Motivation in der digitalen Arbeitswelt

Die Unternehmensberatung COMATCH nutzt Flash Organizations bereits seit einiger Zeit bei der Vermittlung von Beratern auf bestimmte Projekte. Ihr Ziel ist es, die digitale Arbeitswelt stärker auf den Menschen auszurichten; aber auch, das Arbeiten effektiver und effizienter zu machen. Denn was Menschen motiviert und zur Identifikation mit ihrer Aufgabe beiträgt, führt auch zu besseren Ergebnissen. Miteinander vertraute Teams arbeiten demnach besser zusammen als kurzfristig zusammengewürfelte. Durch Flash Organizations lassen sich zudem eine längerfristige Karriereplanung, Weiterbildung und Kompetenzentwicklung sowie ein stabiles Einkommen realisieren. Durch die höhere Komplexität der Aufgaben, die Zusammenarbeit und Kommunikation in Teams und den Gesamtblick auf das Projekt erhöht sich auch die Identifikation mit den Aufgaben und damit die Erfüllung, die Menschen in ihrer Arbeit finden.

Optimale Teams bilden

Als Online-Marktplatz für Berater und ihre Klienten sieht COMATCH-Geschäftsführer und Co-Founder Christoph Hardt die Vorteile von Flash Organizations in zwei Aspekten: zum einen in der Geschwindigkeit, in der sich Teams bilden lassen und zum anderen in der hohen Passgenauigkeit, mit der Projektmitarbeiter ausgewählt werden können.

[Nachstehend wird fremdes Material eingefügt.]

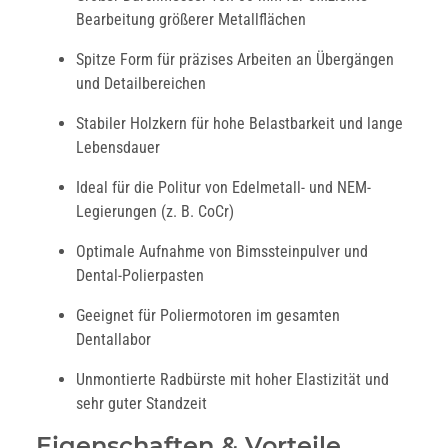
Bearbeitung größerer Metallflächen
Spitze Form für präzises Arbeiten an Übergängen
und Detailbereichen
Stabiler Holzkern für hohe Belastbarkeit und lange
Lebensdauer
Ideal für die Politur von Edelmetall- und NEM-
Legierungen (z. B. CoCr)
Optimale Aufnahme von Bimssteinpulver und
Dental-Polierpasten
Geeignet für Poliermotoren im gesamten
Dentallabor
Unmontierte Radbürste mit hoher Elastizität und
sehr guter Standzeit
Eigenschaften & Vorteile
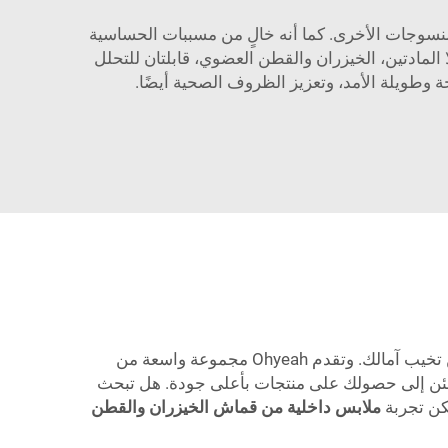
لمنسوجات الأخرى. كما أنه خالٍ من مسببات الحساسية
لمادتين، الخيزران والقطن العضوي، قابلتان للتحلل
 وطويلة الأمد، وتعزيز الظروف الصحية أيضًا.
إذا كنت ترغب في تجربة خيزران عالي الجودة، وكانت المادة التي تبحث عنها هي القماش، فإن علامة Ohyeah هي علامة لن تخيب آمالك. وتقدم Ohyeah مجموعة واسعة من
 في ذلك الملابس، وأغطية الأسرّة، والإكسسوارات. ومع Lil' Labels، يمكنك أن تطمئن إلى حصولك على منتجات بأعلى جودة. هل تبحث
ملابس داخلية من قماش الخيزران والقطن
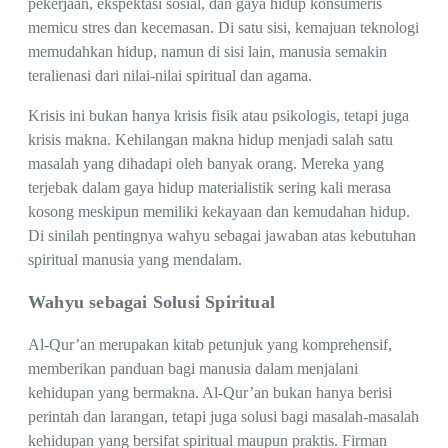
pekerjaan, ekspektasi sosial, dan gaya hidup konsumeris
memicu stres dan kecemasan. Di satu sisi, kemajuan teknologi
memudahkan hidup, namun di sisi lain, manusia semakin
teralienasi dari nilai-nilai spiritual dan agama.
Krisis ini bukan hanya krisis fisik atau psikologis, tetapi juga
krisis makna. Kehilangan makna hidup menjadi salah satu
masalah yang dihadapi oleh banyak orang. Mereka yang
terjebak dalam gaya hidup materialistik sering kali merasa
kosong meskipun memiliki kekayaan dan kemudahan hidup.
Di sinilah pentingnya wahyu sebagai jawaban atas kebutuhan
spiritual manusia yang mendalam.
Wahyu sebagai Solusi Spiritual
Al-Qur’an merupakan kitab petunjuk yang komprehensif,
memberikan panduan bagi manusia dalam menjalani
kehidupan yang bermakna. Al-Qur’an bukan hanya berisi
perintah dan larangan, tetapi juga solusi bagi masalah-masalah
kehidupan yang bersifat spiritual maupun praktis. Firman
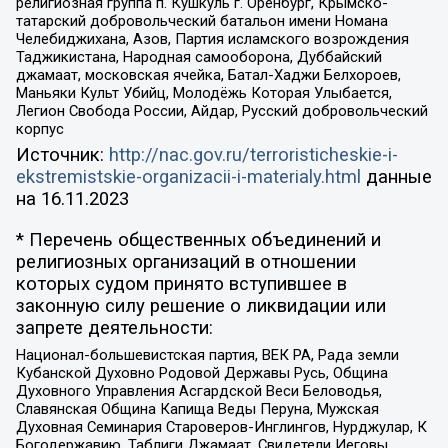
религиозная группа п. Кушкуль г. Оренбург, Крымско-
татарский добровольческий батальон имени Номана
Челебиджихана, Азов, Партия исламского возрождения
Таджикистана, Народная самооборона, Дуббайский
джамаат, московская ячейка, Батал-Хаджи Белхороев,
Маньяки Культ Убийц, Молодёжь Которая Улыбается,
Легион Свобода России, Айдар, Русский добровольческий
корпус
Источник:
http://nac.gov.ru/terroristicheskie-i-
ekstremistskie-organizacii-i-materialy.html
данные
на
16.11.2023
* Перечень общественных объединений и
религиозных организаций в отношении
которых судом принято вступившее в
законную силу решение о ликвидации или
запрете деятельности:
Национал-большевистская партия, ВЕК РА, Рада земли
Кубанской Духовно Родовой Державы Русь, Община
Духовного Управления Асгардской Веси Беловодья,
Славянская Община Капища Веды Перуна, Мужская
Духовная Семинария Староверов-Инглингов, Нурджулар, К
Богодержавию, Таблиги Джамаат, Свидетели Иеговы,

Dafür wählt COMATCH aus einem Pool qualifizierter Experten, die in einer Datenbank erfasst sind. In großen Unternehmen können das beispielsweise alle Mitarbeiter sein; es können aber auch Plattformen wie clickworker.de diesen Pool bilden. Auch externe Experten können enthalten sein und werden je nach Bedarf an Board geholt. So entstehen virtuell zusammengesetzte und globale Teams.

Der Algorithmus zur Mitarbeiterauswahl wird von COMATCH stetig weiterentwickelt. Dafür hat das Unternehmen rund 6.000 Experten interviewt, detaillierte Performance-Daten zu ihnen abgelegt und sie bewertet. So kann der Algorithmus in sehr kurzer Zeit 20 bis 25 Experten auswählen, die die notwendigen Kompetenzen für die Aufgabe besitzen. Die finale Entscheidung liegt jedoch beim Menschen, der qualitätssichernd die Endauswahl trifft.

Neben der hohen Passgenauigkeit ist auch die hohe Geschwindigkeit ein entscheidender Vorteil. Statt mehrerer Wochen Vorlaufzeit von Projekten ist die Personalauswahl dank guter Datenbasis und treffsicherer Algorithmen in wenigen Stunden zu schaffen.

Interne Projektmarktplätze

Bei der Telekom beispielsweise arbeitet man mit internen Projektmarktplätzen. Dort nutzt man seit vielen Jahren Pool Organizations. In Pools von mehreren hundert Leuten befinden sich dabei Telekommitarbeiter mit verschiedenen Kompetenzen, aus denen die Projektleitung die am besten geeigneten auswählt. Bislang ist das Auswahlverfahren jedoch noch nicht digitalisiert.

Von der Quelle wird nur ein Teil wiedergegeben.